GOAL OF THE EXERCISE:
Verbatim repeat, images excluded. Give each entry again as written.

(Extracted page text data)
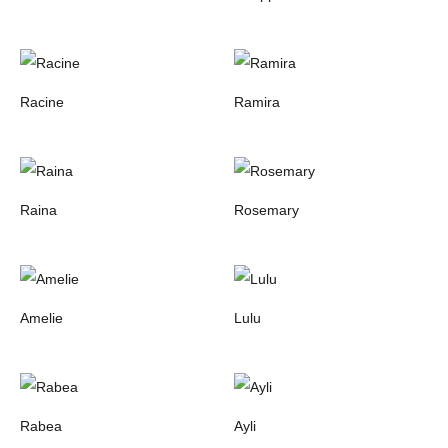
Racine
Ramira
Raina
Rosemary
Amelie
Lulu
Rabea
Ayli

WORKED SOLUTION:
Racine
Ramira
Raina
Rosemary
Amelie
Lulu
Rabea
Ayli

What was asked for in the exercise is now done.